It was déjà vu for some when two books stemming from the New York Times Bestseller The Shack emerged from the presses and on to the book shelves this past week.
Two days after Finding God in the Shack: Seeking Truth in a Story of Evil and Redemption hit stores, Finding God in the Shack: Conversations of an Unforgettable Weekend made its debut on Feb. 3.
"Both books look to the overwhelming success of William Young's The Shack, evaluate it, and seek to answer its critics," noted popular blogger Tim Challies, who wrote a downloadable 17-page review/guide on The Shack that compares the novel's assertions to Scripture.
"As one of those critics, and as one whose review has been read hundreds of thousands of times, I have some interest in the subject matter," he added. "This is especially so when both books claim to lay to rest some of the criticisms lodged against it."

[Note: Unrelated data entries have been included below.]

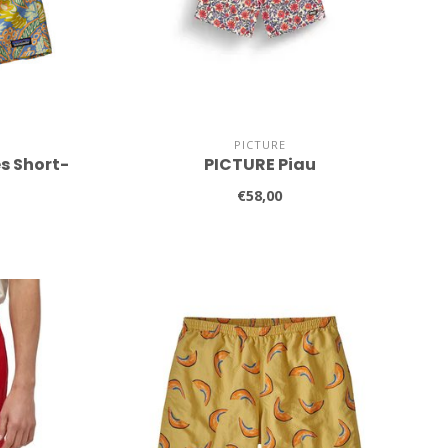
PICTURE
s Short-
PICTURE Piau
€58,00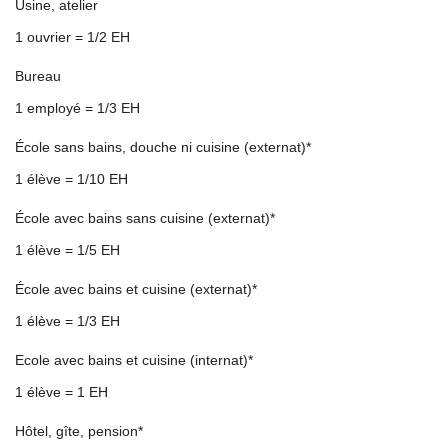
Usine, atelier
1 ouvrier = 1/2 EH
Bureau
1 employé = 1/3 EH
École sans bains, douche ni cuisine (externat)*
1 élève = 1/10 EH
École avec bains sans cuisine (externat)*
1 élève = 1/5 EH
École avec bains et cuisine (externat)*
1 élève = 1/3 EH
Ecole avec bains et cuisine (internat)*
1 élève = 1 EH
Hôtel, gîte, pension*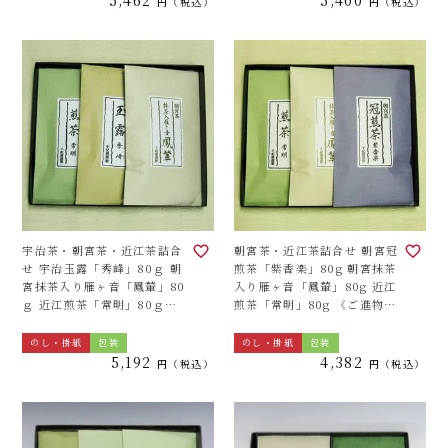
税込
税込
宇治茶・朝宮茶・近江茶詰合
朝宮茶・近江茶詰合せ 朝宮冠
せ 宇治玉露「秀峰」80ｇ 朝
煎茶「紫香楽」80g 朝宮抹茶
宮抹茶入り雁ヶ音「鳳輦」80
入り雁ヶ音「鳳輦」80g 近江
ｇ 近江煎茶「常明」80ｇ
煎茶「常明」80g 《ご進物用
《ご進物用化粧箱（平ケー
化粧箱（平ケース）3袋詰合
ス）3袋詰合せ》
せ》
のし・掛紙
包装
のし・掛紙
包装
5,192
4,382
税込
税込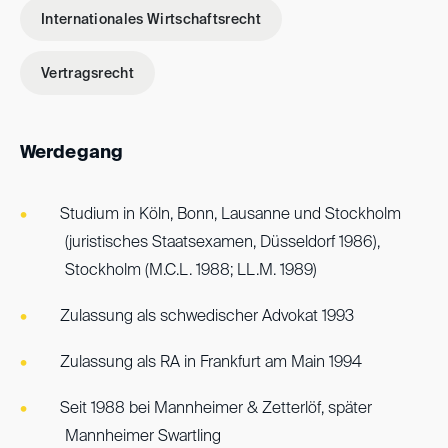
Internationales Wirtschaftsrecht
Vertragsrecht
Werdegang
Studium in Köln, Bonn, Lausanne und Stockholm
(juristisches Staatsexamen, Düsseldorf 1986),
Stockholm (M.C.L. 1988; LL.M. 1989)
Zulassung als schwedischer Advokat 1993
Zulassung als RA in Frankfurt am Main 1994
Seit 1988 bei Mannheimer & Zetterlöf, später
Mannheimer Swartling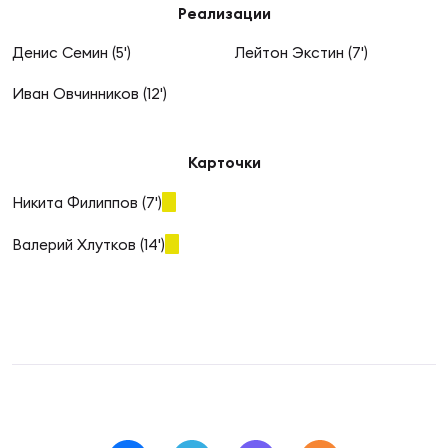
Фин
Реализации
Цен
Денис Семин (5')
Лейтон Экстин (7')
Фин
Иван Овчинников (12')
Дет
Карточки
ЖЕНС
Сту
Никита Филиппов (7')
Чем
Валерий Хлутков (14')
Рег
стр
Чем
Все
Кубо
Суд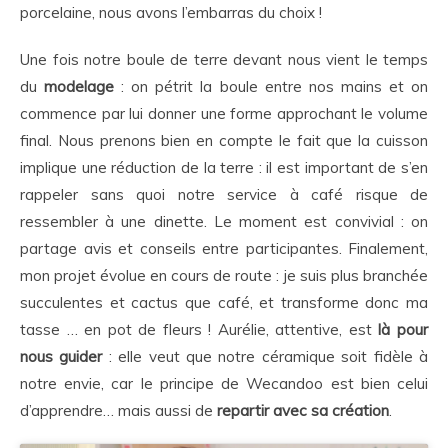
porcelaine, nous avons l’embarras du choix !
Une fois notre boule de terre devant nous vient le temps
du
modelage
: on pétrit la boule entre nos mains et on
commence par lui donner une forme approchant le volume
final. Nous prenons bien en compte le fait que la cuisson
implique une réduction de la terre : il est important de s’en
rappeler sans quoi notre service à café risque de
ressembler à une dinette. Le moment est convivial : on
partage avis et conseils entre participantes. Finalement,
mon projet évolue en cours de route : je suis plus branchée
succulentes et cactus que café, et transforme donc ma
tasse … en pot de fleurs ! Aurélie, attentive, est
là pour
nous guider
: elle veut que notre céramique soit fidèle à
notre envie, car le principe de Wecandoo est bien celui
d’apprendre… mais aussi de
repartir avec sa création
.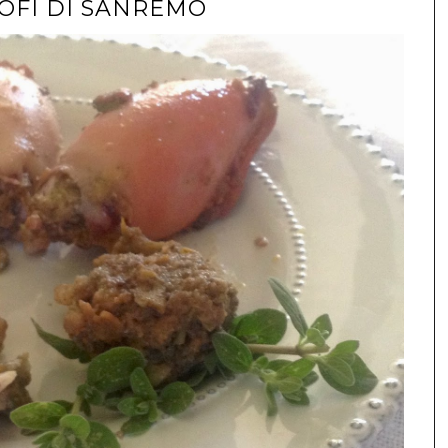
IOFI DI SANREMO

Since its debut on the market last year, The Shack has generated quite some buzz – both positive and negative – within a number of Christian circles and has maintained its No. 1 spot in the Paperback Trade Fiction category of the New York Times Best Sellers list for more than 8 months.
The book also recently reported a significant growth in sales in December while overall book sales dropped.
"This most unlikely of stories, as told in William Young's The Shack, has become a runaway bestseller and it is easy to see why," states the product description for Randal Rauser's Finding God in the Shack, which hit bookstores on Feb. 3.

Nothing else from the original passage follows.